I have received great, true, beautiful kindness
from one of the members of the family of
whom I just now spoke as living at Pen-Morfa;
and when I found that they wished me to
drink tea with them, I gladly did so, though
my friend was the only one in the house, who
could speak English at all fluently. After
tea, I went with them to see some of their
friends; and it was then I saw the interiors
of the houses of which I have spoken. It
was an autumn evening; we left mellow
sunset-light in the open air when we entered
the houses, in which all seemed dark save in
the ruddy sphere of the firelight, for the
windows were very small, and deep set in the
thick walls. Here were an old couple, who
welcomed me in Welsh, and brought forth
milk and oat-cake with patriarchal hospitality.
Sons and daughters had married away from
them; they lived alone; he was blind, or
nearly so; and they sat one on each side of
the fire, so old and so still (till we went in
and broke the silence) that they seemed to
be listening for Death. At another house,
lived a woman stern and severe-looking. She
was busy hiving a swarm of bees, alone and
unassisted. I do not think my companion
would have chosen to speak to her, but seeing
her out in her hill-side garden, she made some
enquiry in Welsh, which was answered in the
most mournful tone I ever heard in my life;
a voice of which the freshness and " timbre"
had been choked up by tears long years ago.
I asked who she was. I dare say the story is
common enough, but the sight of the woman,
and her few words had impressed me. She
had been the beauty of Pen-Morfa; had been
in service; had been taken to London by the
family whom she served; had come down, in
a year or so, back to Pen-Morfa, her beauty
gone into that sad, wild, despairing look which
I saw; and she about to become a mother.
Her father had died during her absence, and
left her a very little money; and after her
child was born she took the little cottage
where I saw her, and made a scanty living by
the produce of her bees. She associated with
no one. One event had made her savage and
distrustful to her kind. She kept so much
aloof that it was some time before it became
known that her child was deformed, and had
lost the use of its lower limbs. Poor thing!
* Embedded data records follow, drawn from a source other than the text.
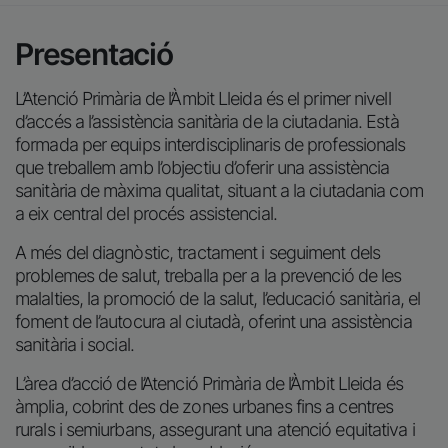
Presentació
L’Atenció Primària de l’Àmbit Lleida és el primer nivell
d’accés a l’assistència sanitària de la ciutadania. Està
formada per equips interdisciplinaris de professionals
que treballem amb l’objectiu d’oferir una assistència
sanitària de màxima qualitat, situant a la ciutadania com
a eix central del procés assistencial.
A més del diagnòstic, tractament i seguiment dels
problemes de salut, treballa per a la prevenció de les
malalties, la promoció de la salut, l’educació sanitària, el
foment de l’autocura al ciutadà, oferint una assistència
sanitària i social.
L’àrea d’acció de l’Atenció Primària de l’Àmbit Lleida és
àmplia, cobrint des de zones urbanes fins a centres
rurals i semiurbans, assegurant una atenció equitativa i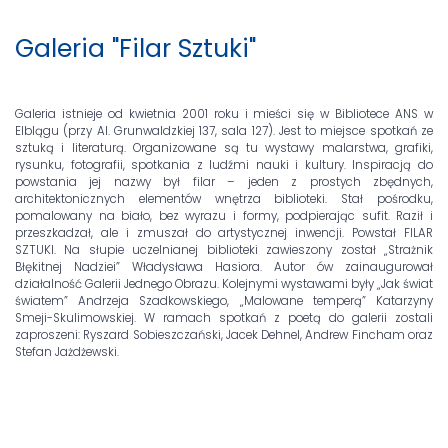
Galeria "Filar Sztuki"
Galeria istnieje od kwietnia 2001 roku i mieści się w Bibliotece ANS w
Elblągu (przy Al. Grunwaldzkiej 137, sala 127). Jest to miejsce spotkań ze
sztuką i literaturą. Organizowane są tu wystawy malarstwa, grafiki,
rysunku, fotografii, spotkania z ludźmi nauki i kultury. Inspiracją do
powstania jej nazwy był filar – jeden z prostych zbędnych,
architektonicznych elementów wnętrza biblioteki. Stał pośrodku,
pomalowany na biało, bez wyrazu i formy, podpierając sufit. Raził i
przeszkadzał, ale i zmuszał do artystycznej inwencji. Powstał FILAR
SZTUKI. Na słupie uczelnianej biblioteki zawieszony został „Strażnik
Błękitnej Nadziei” Władysława Hasiora. Autor ów zainaugurował
działalność Galerii Jednego Obrazu. Kolejnymi wystawami były „Jak świat
światem” Andrzeja Szadkowskiego, „Malowane temperą” Katarzyny
Smeji-Skulimowskiej. W ramach spotkań z poetą do galerii zostali
zaproszeni: Ryszard Sobieszczański, Jacek Dehnel, Andrew Fincham oraz
Stefan Jażdżewski.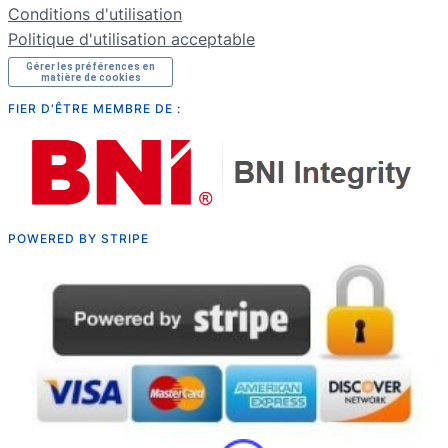
Conditions d'utilisation
Politique d'utilisation acceptable
Gérer les préférences en
matière de cookies
FIER D'ÊTRE MEMBRE DE :
POWERED BY STRIPE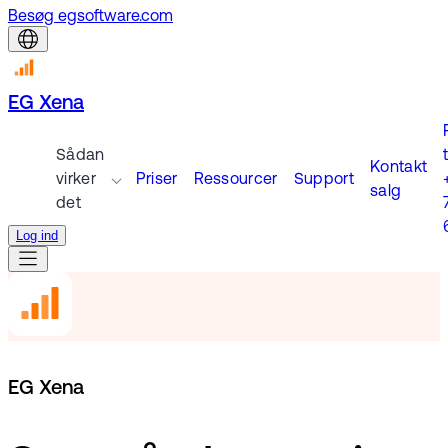
Besøg egsoftware.com
EG Xena
Sådan
t
Kontakt
virker
Priser
Ressourcer
Support
salg
det
Log ind
EG Xena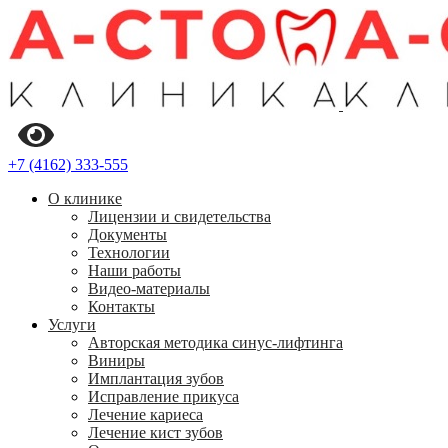
+7 (4162) 333-555
О клинике
Лицензии и свидетельства
Документы
Технологии
Наши работы
Видео-материалы
Контакты
Услуги
Авторская методика синус-лифтинга
Виниры
Имплантация зубов
Исправление прикуса
Лечение кариеса
Лечение кист зубов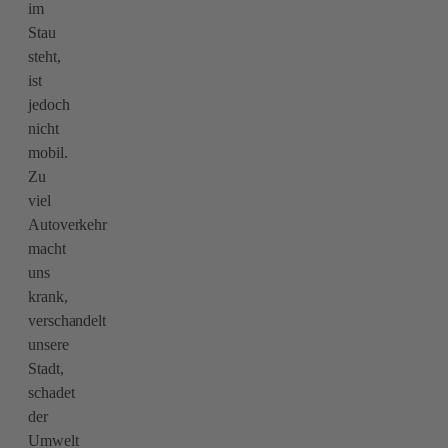
im
Stau
steht,
ist
jedoch
nicht
mobil.
Zu
viel
Autoverkehr
macht
uns
krank,
verschandelt
unsere
Stadt,
schadet
der
Umwelt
when I saw the mother, it had been for fifteen
years bedridden; but go past when you
would, in the night, you saw a light burning;
it was often that of the watching mother,
solitary and friendless, soothing the moaning
child; or you might hear her crooning some
old Welsh air, in hopes to still the pain with
the loud, monotonous music. Her sorrow
was so dignified, and her mute endurance and
her patient love won her such respect, that
the neighbours would fain have been friends;
but she kept alone and solitary. This is a
most true story. I hope that woman and her
child are dead now, and their souls above.
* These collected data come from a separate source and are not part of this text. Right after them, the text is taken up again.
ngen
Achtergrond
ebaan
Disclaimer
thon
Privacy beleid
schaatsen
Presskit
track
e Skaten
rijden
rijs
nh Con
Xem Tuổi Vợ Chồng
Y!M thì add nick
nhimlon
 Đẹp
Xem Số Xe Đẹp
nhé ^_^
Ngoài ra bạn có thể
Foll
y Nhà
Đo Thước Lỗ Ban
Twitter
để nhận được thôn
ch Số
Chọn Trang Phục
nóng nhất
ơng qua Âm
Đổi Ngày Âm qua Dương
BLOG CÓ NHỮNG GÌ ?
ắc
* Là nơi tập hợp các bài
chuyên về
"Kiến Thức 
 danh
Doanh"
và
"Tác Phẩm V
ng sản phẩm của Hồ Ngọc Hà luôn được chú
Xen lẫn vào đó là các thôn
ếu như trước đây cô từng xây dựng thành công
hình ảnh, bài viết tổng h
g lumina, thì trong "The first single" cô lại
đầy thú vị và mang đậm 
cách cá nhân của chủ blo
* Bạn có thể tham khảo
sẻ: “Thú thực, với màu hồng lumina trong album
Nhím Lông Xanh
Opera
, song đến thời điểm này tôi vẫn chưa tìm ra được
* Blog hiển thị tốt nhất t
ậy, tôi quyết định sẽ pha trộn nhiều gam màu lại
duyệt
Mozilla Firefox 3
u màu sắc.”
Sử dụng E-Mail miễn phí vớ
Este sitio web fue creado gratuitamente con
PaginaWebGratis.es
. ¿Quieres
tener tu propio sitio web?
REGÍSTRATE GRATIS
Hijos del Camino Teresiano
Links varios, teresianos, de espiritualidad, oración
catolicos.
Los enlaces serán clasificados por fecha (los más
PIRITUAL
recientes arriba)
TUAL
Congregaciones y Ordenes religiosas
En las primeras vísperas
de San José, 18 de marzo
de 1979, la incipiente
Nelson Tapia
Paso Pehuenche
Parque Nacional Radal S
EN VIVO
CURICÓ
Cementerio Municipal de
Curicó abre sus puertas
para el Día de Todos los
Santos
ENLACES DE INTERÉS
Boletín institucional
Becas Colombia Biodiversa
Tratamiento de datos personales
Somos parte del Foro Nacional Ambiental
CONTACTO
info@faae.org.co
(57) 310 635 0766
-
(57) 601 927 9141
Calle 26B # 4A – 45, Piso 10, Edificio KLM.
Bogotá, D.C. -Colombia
Another story which I heard of these old
primitive dwellings I mean to tell at somewhat
greater length:—

There are rocks high above Pen-Morfa;
they are the same that hang over Trê-Madoc,
but near Pen-Morfa they sweep away, and are
lost in the plain. Everywhere they are beautiful.
The great sharp ledges which would otherwise
look hard and cold, are adorned with the
brightest-coloured moss, and the golden lichen.